As it turns out, Zeppelin were big James Brown fans, and Jones has specifically mentioned the funk influence on his playing. Jones and Bonham, in turn, have influenced thousands of rhythm players, including perhaps one of the most famous of bass and drum duos, Rush’s Geddy Lee and Neil Peart. Just above, hear Lee’s fuzzed-out bass work in tandem with Peart’s expert time changes and breakdowns in isolated tracks from “Vital Signs,” a song from their early-eighties new wave-inspired album Moving Pictures. Rush is certainly not everyone’s cup of tea, but more rock and roll drummers than not probably cite them as an influence at some point in their careers. Though it wasn’t apparent to me in their heyday, even such a minimalist band as the Pixies had a Rush influence, specifically by way of drummer David Lovering. His locked grooves with bassist Kim Deal more or less defined the sound of the 90s through their influence on Nirvana, Weezer, Radiohead, Smashing Pumpkins and countless others. Hear their isolated rhythm tracks from Doolittle’s “Wave of Mutilation” below.
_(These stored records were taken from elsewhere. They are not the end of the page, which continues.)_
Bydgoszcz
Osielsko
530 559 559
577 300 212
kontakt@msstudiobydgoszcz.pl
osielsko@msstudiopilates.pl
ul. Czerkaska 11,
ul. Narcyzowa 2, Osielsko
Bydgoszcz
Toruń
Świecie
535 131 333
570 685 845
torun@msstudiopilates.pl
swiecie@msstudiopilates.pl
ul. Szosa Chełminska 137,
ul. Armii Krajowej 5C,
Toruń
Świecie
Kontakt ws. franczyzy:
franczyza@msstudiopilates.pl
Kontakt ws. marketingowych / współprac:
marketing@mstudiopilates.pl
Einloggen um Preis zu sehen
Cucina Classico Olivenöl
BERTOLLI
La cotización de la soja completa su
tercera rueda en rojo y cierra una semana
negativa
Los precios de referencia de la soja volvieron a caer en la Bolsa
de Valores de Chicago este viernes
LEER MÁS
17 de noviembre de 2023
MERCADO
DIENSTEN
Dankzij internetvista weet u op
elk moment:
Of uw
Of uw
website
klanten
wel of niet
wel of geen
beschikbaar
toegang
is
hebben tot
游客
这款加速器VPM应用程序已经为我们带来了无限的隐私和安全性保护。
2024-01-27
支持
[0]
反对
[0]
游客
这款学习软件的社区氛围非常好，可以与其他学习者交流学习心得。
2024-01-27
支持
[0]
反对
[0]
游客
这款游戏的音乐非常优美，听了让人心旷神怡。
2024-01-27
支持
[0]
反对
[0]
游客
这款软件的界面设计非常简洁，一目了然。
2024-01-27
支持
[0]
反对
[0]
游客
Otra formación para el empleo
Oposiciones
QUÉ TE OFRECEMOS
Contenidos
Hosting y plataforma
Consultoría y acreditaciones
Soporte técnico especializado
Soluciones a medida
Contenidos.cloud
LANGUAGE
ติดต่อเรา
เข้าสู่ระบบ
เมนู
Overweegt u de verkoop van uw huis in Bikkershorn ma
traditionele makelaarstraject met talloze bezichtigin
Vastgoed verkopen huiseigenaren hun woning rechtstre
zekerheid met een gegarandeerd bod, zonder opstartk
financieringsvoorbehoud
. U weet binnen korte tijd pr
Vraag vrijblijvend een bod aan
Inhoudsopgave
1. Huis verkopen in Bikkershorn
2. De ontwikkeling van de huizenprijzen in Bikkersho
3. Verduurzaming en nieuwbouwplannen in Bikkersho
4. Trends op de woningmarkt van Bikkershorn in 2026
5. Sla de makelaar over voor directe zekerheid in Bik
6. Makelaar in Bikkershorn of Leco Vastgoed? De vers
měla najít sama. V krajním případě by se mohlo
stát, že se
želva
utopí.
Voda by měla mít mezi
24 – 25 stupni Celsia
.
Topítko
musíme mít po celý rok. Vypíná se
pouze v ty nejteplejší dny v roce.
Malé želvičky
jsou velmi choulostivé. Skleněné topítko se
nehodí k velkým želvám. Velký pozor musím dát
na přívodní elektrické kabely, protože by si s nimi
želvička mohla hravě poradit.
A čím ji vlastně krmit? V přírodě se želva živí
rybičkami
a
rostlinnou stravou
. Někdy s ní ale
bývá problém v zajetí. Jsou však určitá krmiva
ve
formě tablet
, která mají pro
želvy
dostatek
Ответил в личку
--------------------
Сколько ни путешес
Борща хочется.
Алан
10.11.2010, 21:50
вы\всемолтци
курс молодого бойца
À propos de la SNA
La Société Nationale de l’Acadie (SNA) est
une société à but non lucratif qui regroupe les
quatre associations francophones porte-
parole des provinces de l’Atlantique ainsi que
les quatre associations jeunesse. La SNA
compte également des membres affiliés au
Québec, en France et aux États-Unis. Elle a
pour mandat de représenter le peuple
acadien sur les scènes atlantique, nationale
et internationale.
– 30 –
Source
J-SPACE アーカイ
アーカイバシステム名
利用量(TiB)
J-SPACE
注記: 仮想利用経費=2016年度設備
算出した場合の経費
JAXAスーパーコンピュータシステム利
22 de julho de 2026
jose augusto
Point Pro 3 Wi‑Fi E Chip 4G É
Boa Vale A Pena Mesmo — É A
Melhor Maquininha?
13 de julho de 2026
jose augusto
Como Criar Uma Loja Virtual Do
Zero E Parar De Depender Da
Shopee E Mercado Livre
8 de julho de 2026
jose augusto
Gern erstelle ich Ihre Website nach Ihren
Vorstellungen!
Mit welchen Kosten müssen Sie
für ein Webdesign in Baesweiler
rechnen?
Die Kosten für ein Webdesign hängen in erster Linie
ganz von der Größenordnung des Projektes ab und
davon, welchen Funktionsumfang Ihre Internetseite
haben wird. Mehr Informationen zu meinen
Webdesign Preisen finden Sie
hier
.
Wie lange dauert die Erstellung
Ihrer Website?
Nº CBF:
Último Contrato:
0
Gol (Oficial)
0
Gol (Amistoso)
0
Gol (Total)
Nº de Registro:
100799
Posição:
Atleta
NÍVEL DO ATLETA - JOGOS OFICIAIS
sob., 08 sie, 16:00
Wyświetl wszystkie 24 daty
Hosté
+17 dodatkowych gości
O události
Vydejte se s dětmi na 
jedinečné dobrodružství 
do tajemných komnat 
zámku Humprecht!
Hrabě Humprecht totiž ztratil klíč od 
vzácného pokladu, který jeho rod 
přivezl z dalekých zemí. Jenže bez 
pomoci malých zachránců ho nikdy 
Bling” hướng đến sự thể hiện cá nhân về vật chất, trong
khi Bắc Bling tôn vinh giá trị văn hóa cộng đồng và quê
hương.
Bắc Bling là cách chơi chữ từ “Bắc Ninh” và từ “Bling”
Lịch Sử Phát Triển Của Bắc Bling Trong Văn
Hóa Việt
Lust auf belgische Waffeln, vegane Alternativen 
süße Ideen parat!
It’s hardly necessary to point out that perhaps the most famed rhythm section in rock history comes from its most celebrated band. But Paul McCartney and Ringo Starr often get remembered more for their songwriting and personalities than for their rhythm playing. Ringo’s taken his share of undeserved flak for his no-frills style. I’ve always found him to be an especially tasteful player who knows when to add the perfect fill or accent, when to lay back and let the song dominate, and when to get out of the way entirely. Starr’s thoughtful drumming perfectly complements McCartney’s highly melodic walking basslines—captured as well on the George Harrison-penned “Something,” below, as on anything else the band recorded.
Again, it’s hardly necessary to cite the number of bands influenced by the Beatles, though it’s harder to name rhythm sections directly inspired by McCartney and Starr’s dynamic. Nonetheless, their DNA runs through decades of pop music in all its forms. The other three duos above have directly inspired a more specific phenomenon of bands made up solely of bass and drums. One such band, the UK’s Royal Blood, has won numerous awards (and praise from Jimmy Page). See them perform a live version of “Figure It Out” below.
Other bands like Death From Above 1979 and Om have hugely devoted followings. (See a discussion of more bass-and-drum-only combos here.) With the success of these bands—along with the rise of electronic dance music as a dominant form—it’s safe to say that killer rhythm sections, so often overshadowed in rock and pop history, have pushed past traditional lead players and, in many cases, taken their place. I’d say it’s about time.